The pilot electromagnetic valve comprises a control component and a diaphragm component, wherein the axial direction of a core iron of the control component is perpendicular to the axial direction of a diaphragm of the diaphragm component, and generally, after the pilot electromagnetic valve is installed, the axial direction of the core iron is approximately perpendicular to the horizontal direction, and compared with the prior art, the valve opening performance of the pilot electromagnetic valve is improved.

Drawings

FIG. 1 is a schematic cross-sectional view of a pilot operated solenoid valve in the prior art;

FIG. 2 is an isometric view of one embodiment of a pilot operated solenoid valve according to the present invention;

FIG. 3 is a schematic view of another angle configuration of the pilot operated solenoid valve shown in FIG. 2;

FIG. 4 is a cross-sectional view in the A-A direction of the pilot operated solenoid valve shown in FIG. 3;

FIG. 5 is a B-B cross-sectional view of the pilot operated solenoid valve shown in FIG. 4;

FIG. 6 is a schematic cross-sectional view of another embodiment of a pilot operated solenoid valve according to the present invention;

fig. 7 is a partial enlarged view of the C portion in fig. 6.

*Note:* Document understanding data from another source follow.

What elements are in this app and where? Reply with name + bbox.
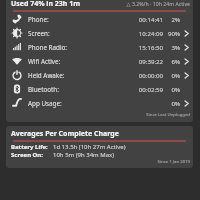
button[interactable]: Held Awake: [6,68,193,82]
staticText: 10:24:09 [133,29,163,37]
button[interactable]: Bluetooth: [6,82,193,96]
staticText: Since 1 Jan 2019 [130,158,190,200]
staticText: Held Awake: [28,71,65,80]
button[interactable]: App Usage: [6,96,193,110]
staticText: 0% [167,85,180,93]
staticText: 1d 13.5h (10h 27m Active) [53,143,126,151]
staticText: Screen: [28,29,50,38]
staticText: 6% [167,57,180,65]
staticText: 00:02:59 [133,85,163,93]
button[interactable]: Screen: [6,26,193,40]
staticText: Wifi Active: [28,57,61,66]
staticText: Bluetooth: [28,85,59,94]
staticText: 09:39:22 [133,57,163,65]
button[interactable]: Wifi Active: [6,54,193,68]
staticText: Since Last Unplugged [120,111,190,200]
staticText: 90% [167,29,180,37]
button[interactable]: Phone: [6,12,193,26]
staticText: 3% [167,43,180,51]
staticText: 0% [167,99,180,107]
staticText: Battery Life: [11,143,53,151]
staticText: 2% [167,15,180,23]
button[interactable]: Phone Radio: [6,40,193,54]
staticText: Phone: [28,15,49,24]
staticText: Used 74% in 23h 1m [11,0,81,9]
staticText: App Usage: [28,99,62,108]
staticText: 10h 5m (9h 34m Max) [53,151,115,159]
staticText: 15:16:50 [133,43,163,51]
staticText: Phone Radio: [28,43,68,52]
staticText: Averages Per Complete Charge [11,129,119,139]
staticText: △ 3.2%/h · 10h 24m Active [100,0,190,200]
staticText: 0% [167,71,180,79]
staticText: Screen On: [11,151,53,159]
staticText: 00:14:41 [133,15,163,23]
staticText: 00:00:00 [133,71,163,79]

Wherein the one-to-one correspondence between component names and reference numerals in fig. 1 is as follows:

inlet end 11, diaphragm 13, baffle 14, balance hole 15, return spring 19;

wherein, the one-to-one correspondence between component names and reference numerals in fig. 2-7 is as follows:

the valve comprises a valve body 100, a first chamber 110, a fluid inlet 111, a fluid outlet 112, a main valve opening 113, a valve seat 120, a pilot valve cavity 130, a pilot valve runner 140, a first communication runner 150, a balance hole 160, an assembly groove 170 and a first pressing part 180;

the valve cover 200, the second chamber 210, the positioning groove 211, the second communication flow passage 220 and the second pressing part 230;

diaphragm 310, flange 311, fixed portion 312, free portion 313, protrusion 3111, flap 320, diaphragm return spring 330, rivet 340;

the control part 400, the core iron 410, the pilot valve core 420, the core iron return spring 430, the seal head 440, the shell 450 and the cover 460;

seal 500, groove 600.

Detailed Description

In order to better understand the aspects of the present invention, the present invention will be described in further detail with reference to the accompanying drawings and detailed description.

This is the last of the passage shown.